I saw what he was trying to do. He was trying to lighten the mood and talk me down from the ledge I’d unknowingly stepped on to. I realised in that moment that Rhys was probably very good in a crisis.

‘It’s more about things I should know – things about people who are important to me – that seem to have evaporated.’ My voice sounded weighty with gloom. ‘Or been electrocuted away. I can’t even remember when I last spoke to any of my friends, or took a holiday, or visited my mum.’

Rhys frowned, which surprisingly did little to diminish how extremely attractive he was looking right now. The gentle concern on his features, if anything, made him even more good-looking.

‘And you told the doctors about this?’

I nodded. ‘As well as I could explain it. But they just said to give it time. Partial memory loss isn’t unusual. Allegedly,’ I added, like a sceptical barrister in a courtroom.

‘It sounds like you’ve been given sensible advice.

This is all very recent and raw, for both of us.

’ He glanced over at the clock on my kitchen wall.

‘Ten hours ago, none of it had even happened.

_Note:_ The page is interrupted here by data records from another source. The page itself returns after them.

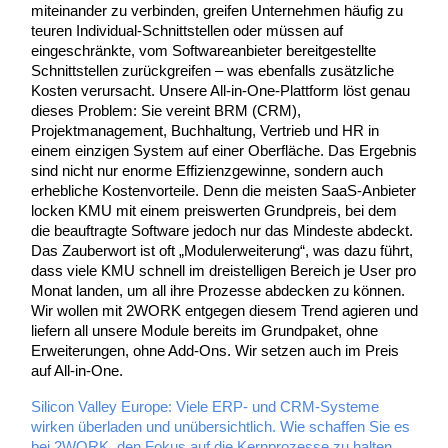
miteinander zu verbinden, greifen Unternehmen häufig zu
teuren Individual-Schnittstellen oder müssen auf
eingeschränkte, vom Softwareanbieter bereitgestellte
Schnittstellen zurückgreifen – was ebenfalls zusätzliche
Kosten verursacht. Unsere All-in-One-Plattform löst genau
dieses Problem: Sie vereint BRM (CRM),
Projektmanagement, Buchhaltung, Vertrieb und HR in
einem einzigen System auf einer Oberfläche. Das Ergebnis
sind nicht nur enorme Effizienzgewinne, sondern auch
erhebliche Kostenvorteile. Denn die meisten SaaS-Anbieter
locken KMU mit einem preiswerten Grundpreis, bei dem
die beauftragte Software jedoch nur das Mindeste abdeckt.
Das Zauberwort ist oft „Modulerweiterung“, was dazu führt,
dass viele KMU schnell im dreistelligen Bereich je User pro
Monat landen, um all ihre Prozesse abdecken zu können.
Wir wollen mit 2WORK entgegen diesem Trend agieren und
liefern all unsere Module bereits im Grundpaket, ohne
Erweiterungen, ohne Add-Ons. Wir setzen auch im Preis
auf All-in-One.
Silicon Valley Europe: Viele ERP- und CRM-Systeme
wirken überladen und unübersichtlich. Wie schaffen Sie es
bei 2WORK, den Fokus auf die Kernprozesse zu halten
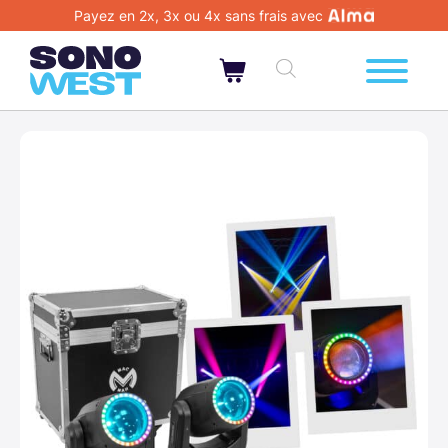
Payez en 2x, 3x ou 4x sans frais avec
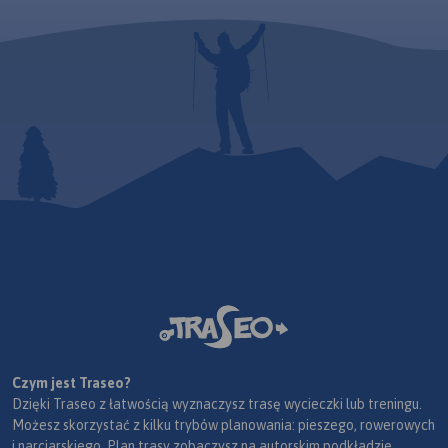
Czym jest Traseo?
Dzięki Traseo z łatwością wyznaczysz trasę wycieczki lub treningu.
Możesz skorzystać z kilku trybów planowania: pieszego, rowerowych
i narciarskiego. Plan trasy zobaczysz na autorskim podkładzie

We weren’t in the park, or caught in the storm, or beneath that tree.

I think you’re going to have to listen to the medics on this one and give your body a chance to reset. ’

‘But what if it doesn’t, Rhys?’ Damn it, why did his name still sound so right on my tongue, like I was always meant to be saying it? ‘What if it doesn’t go back to normal? What if the lightning has done something permanent to my brain, something really bad?’